Сладко пахнет несуществующими более пончиками и шоколадом, из которого пайки категории H2, раздаваемые мирному населению, состоят на 11%. Он отдает две трети мяса и тунца из своего пайка A1 детям, и все равно они едят раз в десять больше шоколада, чем он бы позволил им в мирное время (ладно, нет смысла об этом думать). Что я пропустил? Приходил мальчик. Какой мальчик? Этот твой мальчик. Что, один?! (Алюф Цвика Гидеон не мог представить себе, что хлюпало сделает хоть шаг без Даны.) Да, один. Нет-нет, с Даной Гидеон все хорошо, и с собакой все хорошо. Он сказал – ему надо поговорить. Гребаный мальчик. Черт знает что, а не утро. Я выйду на всякий случай и найду гребаного мальчика? Конечно, мы пока про гигиену в лагерях, это ответственность Тамарчика, никто не слушает Тамарчика.
Он почему-то представлял себе, что Марик Ройнштейн, как всегда, стоит за спиной у Даны, пока та радужными ногами пинает радужную морскую воду или занимается чем-нибудь еще с той же мерой осмысленности, но сопливчик подвернулся ему под ноги прямо за углом, по пути к центральным лифтам. Алюф Цвика Гидеон выругался и извинился. Сопливчик стоял, качаясь мелким тельцем, как суслик, как будто алюф Цвика Гидеон каждым движением рук дергал за привязанные к его макушке ниточки.
– Что? – спросил алюф Цвика Гидеон нетерпеливо.
– Пропуск, – сказал сопливчик заунывно, как в трубу.
– Куда? – не понял алюф Цвика Гидеон.
Сопливчик помотал головой и снова качнулся.
– Марик, говори, пожалуйста, – алюф Цвика Гидеон очень старался, – чем я могу тебе помочь? Тебе нужен пропуск? Что-то случилось? Тебе надо поехать к врачу?
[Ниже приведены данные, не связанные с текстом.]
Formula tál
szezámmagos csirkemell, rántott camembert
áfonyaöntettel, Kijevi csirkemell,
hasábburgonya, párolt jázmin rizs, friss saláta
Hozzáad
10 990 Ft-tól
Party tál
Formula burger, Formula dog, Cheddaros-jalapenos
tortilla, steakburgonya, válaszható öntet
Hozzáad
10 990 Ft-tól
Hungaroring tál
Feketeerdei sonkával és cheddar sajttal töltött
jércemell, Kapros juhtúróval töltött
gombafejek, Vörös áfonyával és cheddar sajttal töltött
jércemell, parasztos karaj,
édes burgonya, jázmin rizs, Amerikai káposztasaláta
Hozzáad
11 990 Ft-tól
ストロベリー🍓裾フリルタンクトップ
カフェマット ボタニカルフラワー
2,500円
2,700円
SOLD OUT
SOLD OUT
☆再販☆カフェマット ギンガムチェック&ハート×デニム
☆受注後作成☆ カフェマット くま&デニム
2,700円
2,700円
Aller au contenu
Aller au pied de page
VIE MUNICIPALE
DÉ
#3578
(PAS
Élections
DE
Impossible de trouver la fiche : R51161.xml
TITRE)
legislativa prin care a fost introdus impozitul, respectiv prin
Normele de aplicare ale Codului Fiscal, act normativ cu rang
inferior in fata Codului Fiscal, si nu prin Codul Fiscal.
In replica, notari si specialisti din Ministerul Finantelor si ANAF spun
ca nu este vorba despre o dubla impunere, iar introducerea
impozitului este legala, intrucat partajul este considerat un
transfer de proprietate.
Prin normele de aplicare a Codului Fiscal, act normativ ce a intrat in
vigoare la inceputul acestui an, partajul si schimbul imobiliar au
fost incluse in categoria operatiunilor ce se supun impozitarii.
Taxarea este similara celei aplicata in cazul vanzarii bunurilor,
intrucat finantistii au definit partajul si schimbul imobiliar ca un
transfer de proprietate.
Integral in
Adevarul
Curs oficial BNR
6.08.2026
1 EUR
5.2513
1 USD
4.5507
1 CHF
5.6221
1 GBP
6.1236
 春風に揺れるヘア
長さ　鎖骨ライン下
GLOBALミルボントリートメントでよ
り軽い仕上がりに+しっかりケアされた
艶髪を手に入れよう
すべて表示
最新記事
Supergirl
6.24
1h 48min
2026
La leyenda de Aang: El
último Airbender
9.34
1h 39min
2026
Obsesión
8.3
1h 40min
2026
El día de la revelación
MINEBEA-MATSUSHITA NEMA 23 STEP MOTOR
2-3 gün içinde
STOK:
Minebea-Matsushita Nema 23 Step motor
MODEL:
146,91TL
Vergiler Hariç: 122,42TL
– К Сури пришла сестра, я видел ее сестру, – сказал сопливчик.
– К нам всем иногда ходят люди, – сказал алюф Цвика Гидеон. (Ничего ж себе! Неужели маленький засранец собрался настучать ему на Сури? Алюф Цвика Гидеон даже заинтересовался.)
– Пропуск, – сказал сопливчик.
– Марик, – сказал алюф Цвика Гидеон, – я там не шерсть на палочке верчу, а пытаюсь вытащить тридцать тысяч человек и хрен знает сколько прочих тварей из жопы. Ты можешь сказать, что тебе надо? Тебе надо для кого-то пропуск? Ты хочешь, чтобы к тебе кто-то пришел? (Кто, кто? Кто остался на белом свете у этого бедного суслика?)
– Один день, – сказал сопливчик и втянул в себя слизь с шумом промышленного гостиничного пылесоса. – Я слышал, вчера она говорит Адас: мне пропуск на сестру. А сегодня пришла сестра. Дать пропуск занимает один день.
Испуганный голос. Слизкий, тягучий голос маленького сопливца. Маленький ты сопливец.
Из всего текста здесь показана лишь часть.